EMPLOYMENT AGREEMENT

THIS EMPLOYMENT Agreement (this "Agreement") is dated as of ________January 3, ___, 20112 (the "Effective Date"), between Hickok Incorporated, an Ohio corporation (the "Company") and _____________Patrick R Bauman ("Employee").

In consideration of the mutual promises, covenants and agreements contained herein, and other good and valuable consideration, the receipt and sufficiency of which are hereby acknowledged, the parties hereto, intending to be legally bound, agree as follows:

1. Term. The term of this Agreement (the "Term") shall commence on the Effective Date and shall continue in effect until (i) the third (3rd) anniversary of the Effective Date, or (ii) if earlier, the date on which Employee incurs a Termination of Employment for any reason. The expiration of this Agreement shall not in and of itself result in or constitute a termination of employment or discharge of Employee. Notwithstanding any provision herein to the contrary, the Company and Employee acknowledge that Employee's employment is and shall continue to be at-will, as defined under applicable law, and that Employee's employment with the Company may be terminated by either party at any time for any or no reason, with or without notice.

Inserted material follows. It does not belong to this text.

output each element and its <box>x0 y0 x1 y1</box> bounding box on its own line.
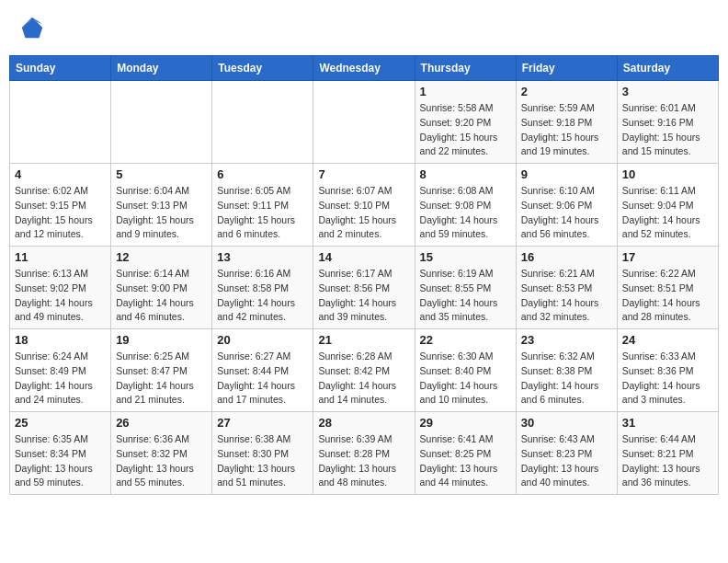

2. Duties. During the Term, Employee shall serve in such capacity he served as of immediately prior to the Effective date, unless otherwise determined by the President and Chief Executive Officer of the Company or the Board of Directors of the Company (the "Board"). During the Term, Employee shall perform the duties he performed for the Company in such capacity immediately prior to the Effective Date and shall perform such other duties as shall be assigned to Employee by the President and Chief Executive Officer or such officer of the Company as the Board may from time-to-time designate.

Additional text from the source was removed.